* WHAT TO PRODUCE *
The whole listing is to be retyped exactly as it appears.

* SOURCE DATA *
= Beginning of Section =

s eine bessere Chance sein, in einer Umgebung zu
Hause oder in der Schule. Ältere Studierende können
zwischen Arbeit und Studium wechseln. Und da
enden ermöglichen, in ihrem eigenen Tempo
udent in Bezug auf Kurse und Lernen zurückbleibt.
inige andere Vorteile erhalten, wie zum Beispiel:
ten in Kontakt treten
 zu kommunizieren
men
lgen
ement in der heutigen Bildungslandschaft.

= End of Section =

* THE COMPLETED TASK *
s eine bessere Chance sein, in einer Umgebung zu
Hause oder in der Schule. Ältere Studierende können
zwischen Arbeit und Studium wechseln. Und da
enden ermöglichen, in ihrem eigenen Tempo
udent in Bezug auf Kurse und Lernen zurückbleibt.
inige andere Vorteile erhalten, wie zum Beispiel:
ten in Kontakt treten
 zu kommunizieren
men
lgen
ement in der heutigen Bildungslandschaft.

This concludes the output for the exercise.